Records for processing:
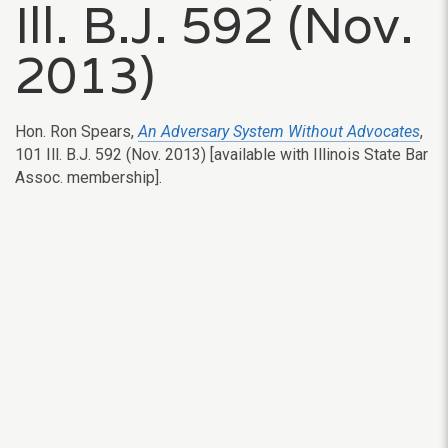
Ill. B.J. 592 (Nov.
2013)
Hon. Ron Spears,
An Adversary System Without Advocates
,
101 Ill. B.J. 592 (Nov. 2013) [available with Illinois State Bar
Assoc. membership].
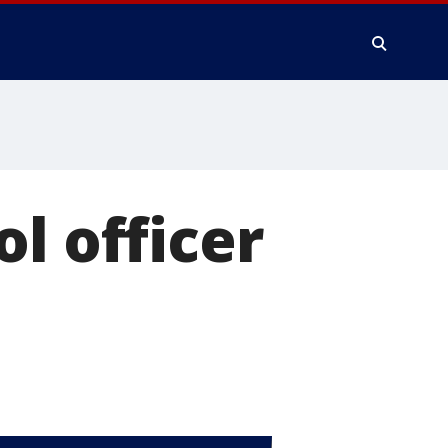
l officer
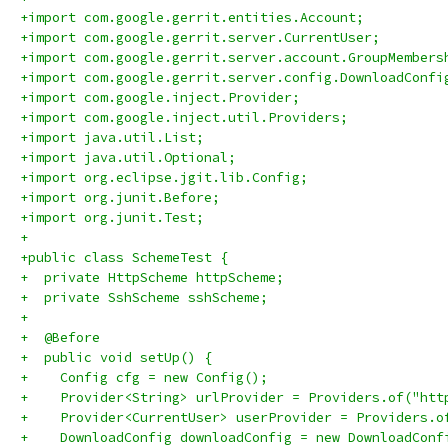
+import com.google.gerrit.entities.Account;
+import com.google.gerrit.server.CurrentUser;
+import com.google.gerrit.server.account.GroupMembers
+import com.google.gerrit.server.config.DownloadConfi
+import com.google.inject.Provider;
+import com.google.inject.util.Providers;
+import java.util.List;
+import java.util.Optional;
+import org.eclipse.jgit.lib.Config;
+import org.junit.Before;
+import org.junit.Test;
+
+public class SchemeTest {
+  private HttpScheme httpScheme;
+  private SshScheme sshScheme;
+
+  @Before
+  public void setUp() {
+    Config cfg = new Config();
+    Provider<String> urlProvider = Providers.of("htt
+    Provider<CurrentUser> userProvider = Providers.o
+    DownloadConfig downloadConfig = new DownloadConf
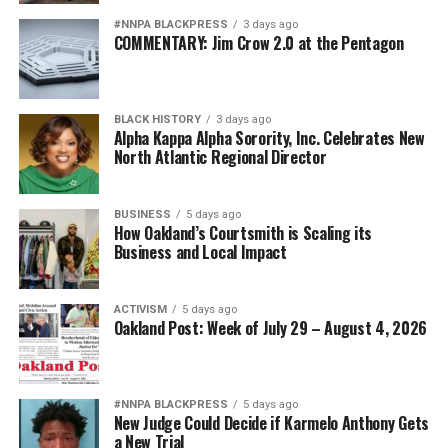
#NNPA BLACKPRESS
3 days ago
COMMENTARY: Jim Crow 2.0 at the Pentagon
BLACK HISTORY
3 days ago
Alpha Kappa Alpha Sorority, Inc. Celebrates New
North Atlantic Regional Director
BUSINESS
5 days ago
How Oakland’s Courtsmith is Scaling its
Business and Local Impact
ACTIVISM
5 days ago
Oakland Post: Week of July 29 – August 4, 2026
#NNPA BLACKPRESS
5 days ago
New Judge Could Decide if Karmelo Anthony Gets
a New Trial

What you will do:
An exact reprint of every record is required, with the pictures omitted.

Output of the task:
Ill. B.J. 592 (Nov.
2013)
Hon. Ron Spears,
An Adversary System Without Advocates
,
101 Ill. B.J. 592 (Nov. 2013) [available with Illinois State Bar
Assoc. membership].
l officer
+import com.google.gerrit.entities.Account;
+import com.google.gerrit.server.CurrentUser;
+import com.google.gerrit.server.account.GroupMembers
+import com.google.gerrit.server.config.DownloadConfi
+import com.google.inject.Provider;
+import com.google.inject.util.Providers;
+import java.util.List;
+import java.util.Optional;
+import org.eclipse.jgit.lib.Config;
+import org.junit.Before;
+import org.junit.Test;
+
+public class SchemeTest {
+  private HttpScheme httpScheme;
+  private SshScheme sshScheme;
+
+  @Before
+  public void setUp() {
+    Config cfg = new Config();
+    Provider<String> urlProvider = Providers.of("htt
+    Provider<CurrentUser> userProvider = Providers.o
+    DownloadConfig downloadConfig = new DownloadConf
#NNPA BLACKPRESS
3 days ago
COMMENTARY: Jim Crow 2.0 at the Pentagon
BLACK HISTORY
3 days ago
Alpha Kappa Alpha Sorority, Inc. Celebrates New
North Atlantic Regional Director
BUSINESS
5 days ago
How Oakland’s Courtsmith is Scaling its
Business and Local Impact
ACTIVISM
5 days ago
Oakland Post: Week of July 29 – August 4, 2026
#NNPA BLACKPRESS
5 days ago
New Judge Could Decide if Karmelo Anthony Gets
a New Trial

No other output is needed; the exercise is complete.